AIM OF THE TASK:
Down to the last character, repeat the data that follows.

Stored data entries:

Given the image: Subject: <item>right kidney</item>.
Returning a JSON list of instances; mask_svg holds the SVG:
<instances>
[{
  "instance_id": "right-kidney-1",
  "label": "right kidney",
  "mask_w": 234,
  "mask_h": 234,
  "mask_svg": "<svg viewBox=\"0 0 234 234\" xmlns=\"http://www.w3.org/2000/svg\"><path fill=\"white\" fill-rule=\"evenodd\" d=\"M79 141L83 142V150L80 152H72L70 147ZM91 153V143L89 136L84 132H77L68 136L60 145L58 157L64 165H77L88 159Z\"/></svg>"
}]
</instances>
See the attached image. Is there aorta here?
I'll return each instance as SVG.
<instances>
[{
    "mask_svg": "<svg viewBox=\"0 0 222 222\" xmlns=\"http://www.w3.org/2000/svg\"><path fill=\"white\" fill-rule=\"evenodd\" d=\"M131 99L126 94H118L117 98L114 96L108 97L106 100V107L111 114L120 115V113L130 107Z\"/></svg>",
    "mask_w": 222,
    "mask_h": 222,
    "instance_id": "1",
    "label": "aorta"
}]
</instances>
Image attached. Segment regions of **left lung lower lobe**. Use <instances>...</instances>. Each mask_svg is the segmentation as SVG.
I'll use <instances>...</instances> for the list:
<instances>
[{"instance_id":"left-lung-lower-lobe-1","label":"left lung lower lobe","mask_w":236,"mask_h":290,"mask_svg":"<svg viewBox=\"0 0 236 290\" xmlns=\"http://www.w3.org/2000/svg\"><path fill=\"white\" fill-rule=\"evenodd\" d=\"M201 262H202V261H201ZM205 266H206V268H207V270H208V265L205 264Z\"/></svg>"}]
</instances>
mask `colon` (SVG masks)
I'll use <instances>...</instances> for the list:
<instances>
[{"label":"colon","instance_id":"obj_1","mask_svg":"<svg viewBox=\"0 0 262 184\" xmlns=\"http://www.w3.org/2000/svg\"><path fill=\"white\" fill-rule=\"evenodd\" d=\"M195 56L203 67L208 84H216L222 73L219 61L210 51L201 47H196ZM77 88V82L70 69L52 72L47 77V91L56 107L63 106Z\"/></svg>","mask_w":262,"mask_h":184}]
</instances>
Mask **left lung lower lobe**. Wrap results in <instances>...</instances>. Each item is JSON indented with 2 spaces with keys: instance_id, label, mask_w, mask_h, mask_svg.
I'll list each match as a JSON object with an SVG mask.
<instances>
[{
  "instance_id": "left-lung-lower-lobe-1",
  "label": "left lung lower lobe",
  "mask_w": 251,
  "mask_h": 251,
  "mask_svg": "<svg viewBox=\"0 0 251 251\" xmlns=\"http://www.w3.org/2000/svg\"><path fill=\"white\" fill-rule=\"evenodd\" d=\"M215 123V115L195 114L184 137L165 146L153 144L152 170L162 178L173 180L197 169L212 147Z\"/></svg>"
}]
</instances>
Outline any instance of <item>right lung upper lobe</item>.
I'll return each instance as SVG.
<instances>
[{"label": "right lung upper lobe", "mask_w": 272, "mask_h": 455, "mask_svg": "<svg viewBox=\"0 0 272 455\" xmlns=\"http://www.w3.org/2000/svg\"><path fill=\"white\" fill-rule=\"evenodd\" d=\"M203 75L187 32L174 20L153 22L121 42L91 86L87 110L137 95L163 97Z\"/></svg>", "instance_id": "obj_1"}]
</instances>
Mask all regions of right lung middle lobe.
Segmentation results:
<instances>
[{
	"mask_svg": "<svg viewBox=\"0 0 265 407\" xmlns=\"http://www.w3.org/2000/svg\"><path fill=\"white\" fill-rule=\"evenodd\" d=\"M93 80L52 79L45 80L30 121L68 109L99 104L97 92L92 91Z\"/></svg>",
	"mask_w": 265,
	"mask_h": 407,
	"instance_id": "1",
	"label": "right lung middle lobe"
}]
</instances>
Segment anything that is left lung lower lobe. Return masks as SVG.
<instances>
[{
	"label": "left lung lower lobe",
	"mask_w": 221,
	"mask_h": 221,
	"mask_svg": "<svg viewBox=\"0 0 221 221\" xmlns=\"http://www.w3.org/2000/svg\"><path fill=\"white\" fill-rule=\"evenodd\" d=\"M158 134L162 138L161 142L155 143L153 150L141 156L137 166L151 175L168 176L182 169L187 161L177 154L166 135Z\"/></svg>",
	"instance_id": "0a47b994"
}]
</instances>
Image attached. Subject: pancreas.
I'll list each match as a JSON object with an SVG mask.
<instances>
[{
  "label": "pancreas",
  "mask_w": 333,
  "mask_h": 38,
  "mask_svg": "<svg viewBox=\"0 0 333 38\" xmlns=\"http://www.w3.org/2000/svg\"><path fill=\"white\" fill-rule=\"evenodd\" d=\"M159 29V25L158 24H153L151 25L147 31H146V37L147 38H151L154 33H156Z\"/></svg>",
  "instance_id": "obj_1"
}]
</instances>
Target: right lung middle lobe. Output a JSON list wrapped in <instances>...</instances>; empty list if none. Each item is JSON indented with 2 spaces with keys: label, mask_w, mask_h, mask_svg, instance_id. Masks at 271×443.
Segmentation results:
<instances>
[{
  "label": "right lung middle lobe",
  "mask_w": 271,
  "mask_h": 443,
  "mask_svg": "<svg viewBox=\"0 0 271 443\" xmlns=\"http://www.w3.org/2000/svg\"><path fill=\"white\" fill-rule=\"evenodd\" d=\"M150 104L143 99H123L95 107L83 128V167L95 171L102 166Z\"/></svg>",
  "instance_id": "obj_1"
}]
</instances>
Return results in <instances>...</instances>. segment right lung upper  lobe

ANSWER AREA:
Given the image: Subject: <item>right kidney</item>.
Returning a JSON list of instances; mask_svg holds the SVG:
<instances>
[{
  "instance_id": "right-kidney-1",
  "label": "right kidney",
  "mask_w": 234,
  "mask_h": 234,
  "mask_svg": "<svg viewBox=\"0 0 234 234\" xmlns=\"http://www.w3.org/2000/svg\"><path fill=\"white\" fill-rule=\"evenodd\" d=\"M79 141L83 142V150L80 152H72L70 147ZM91 153V143L89 136L84 132H77L68 136L60 145L58 157L64 165H77L88 159Z\"/></svg>"
}]
</instances>
See the attached image. Is there aorta here?
I'll return each instance as SVG.
<instances>
[{
    "mask_svg": "<svg viewBox=\"0 0 222 222\" xmlns=\"http://www.w3.org/2000/svg\"><path fill=\"white\" fill-rule=\"evenodd\" d=\"M131 99L126 94H118L117 98L114 96L108 97L106 100V107L111 114L120 115V113L130 107Z\"/></svg>",
    "mask_w": 222,
    "mask_h": 222,
    "instance_id": "1",
    "label": "aorta"
}]
</instances>
Image attached. Segment regions of **left lung lower lobe**. Use <instances>...</instances>. Each mask_svg is the segmentation as SVG.
I'll use <instances>...</instances> for the list:
<instances>
[{"instance_id":"left-lung-lower-lobe-1","label":"left lung lower lobe","mask_w":236,"mask_h":290,"mask_svg":"<svg viewBox=\"0 0 236 290\" xmlns=\"http://www.w3.org/2000/svg\"><path fill=\"white\" fill-rule=\"evenodd\" d=\"M201 262H202V261H201ZM205 266H206V268H207V270H208V265L205 264Z\"/></svg>"}]
</instances>
mask `colon` (SVG masks)
I'll use <instances>...</instances> for the list:
<instances>
[{"label":"colon","instance_id":"obj_1","mask_svg":"<svg viewBox=\"0 0 262 184\" xmlns=\"http://www.w3.org/2000/svg\"><path fill=\"white\" fill-rule=\"evenodd\" d=\"M195 56L203 67L208 84H216L222 73L219 61L210 51L201 47H196ZM77 88V82L70 69L52 72L47 77V91L56 107L63 106Z\"/></svg>","mask_w":262,"mask_h":184}]
</instances>
Mask **left lung lower lobe**. Wrap results in <instances>...</instances>. Each item is JSON indented with 2 spaces with keys: instance_id, label, mask_w, mask_h, mask_svg.
I'll list each match as a JSON object with an SVG mask.
<instances>
[{
  "instance_id": "left-lung-lower-lobe-1",
  "label": "left lung lower lobe",
  "mask_w": 251,
  "mask_h": 251,
  "mask_svg": "<svg viewBox=\"0 0 251 251\" xmlns=\"http://www.w3.org/2000/svg\"><path fill=\"white\" fill-rule=\"evenodd\" d=\"M215 123V115L195 114L184 137L165 146L153 144L152 170L162 178L173 180L197 169L212 147Z\"/></svg>"
}]
</instances>
Outline any instance of <item>right lung upper lobe</item>.
I'll return each instance as SVG.
<instances>
[{"label": "right lung upper lobe", "mask_w": 272, "mask_h": 455, "mask_svg": "<svg viewBox=\"0 0 272 455\" xmlns=\"http://www.w3.org/2000/svg\"><path fill=\"white\" fill-rule=\"evenodd\" d=\"M203 75L187 32L174 20L153 22L121 42L91 86L87 110L137 95L163 97Z\"/></svg>", "instance_id": "obj_1"}]
</instances>
Mask all regions of right lung middle lobe.
Segmentation results:
<instances>
[{
	"mask_svg": "<svg viewBox=\"0 0 265 407\" xmlns=\"http://www.w3.org/2000/svg\"><path fill=\"white\" fill-rule=\"evenodd\" d=\"M93 80L52 79L45 80L30 121L68 109L99 104L97 92L92 91Z\"/></svg>",
	"mask_w": 265,
	"mask_h": 407,
	"instance_id": "1",
	"label": "right lung middle lobe"
}]
</instances>
Segment anything that is left lung lower lobe. Return masks as SVG.
<instances>
[{
	"label": "left lung lower lobe",
	"mask_w": 221,
	"mask_h": 221,
	"mask_svg": "<svg viewBox=\"0 0 221 221\" xmlns=\"http://www.w3.org/2000/svg\"><path fill=\"white\" fill-rule=\"evenodd\" d=\"M158 134L162 138L161 142L155 143L153 150L141 156L137 166L151 175L168 176L182 169L187 161L177 154L166 135Z\"/></svg>",
	"instance_id": "0a47b994"
}]
</instances>
Image attached. Subject: pancreas.
I'll list each match as a JSON object with an SVG mask.
<instances>
[{
  "label": "pancreas",
  "mask_w": 333,
  "mask_h": 38,
  "mask_svg": "<svg viewBox=\"0 0 333 38\" xmlns=\"http://www.w3.org/2000/svg\"><path fill=\"white\" fill-rule=\"evenodd\" d=\"M159 29V25L158 24H153L151 25L147 31H146V37L147 38H151L154 33H156Z\"/></svg>",
  "instance_id": "obj_1"
}]
</instances>
Target: right lung middle lobe. Output a JSON list wrapped in <instances>...</instances>; empty list if none. Each item is JSON indented with 2 spaces with keys: label, mask_w, mask_h, mask_svg, instance_id. Masks at 271×443.
Segmentation results:
<instances>
[{
  "label": "right lung middle lobe",
  "mask_w": 271,
  "mask_h": 443,
  "mask_svg": "<svg viewBox=\"0 0 271 443\" xmlns=\"http://www.w3.org/2000/svg\"><path fill=\"white\" fill-rule=\"evenodd\" d=\"M150 104L143 99H123L95 107L83 128V167L95 171L102 166Z\"/></svg>",
  "instance_id": "obj_1"
}]
</instances>
Return results in <instances>...</instances>. segment right lung upper  lobe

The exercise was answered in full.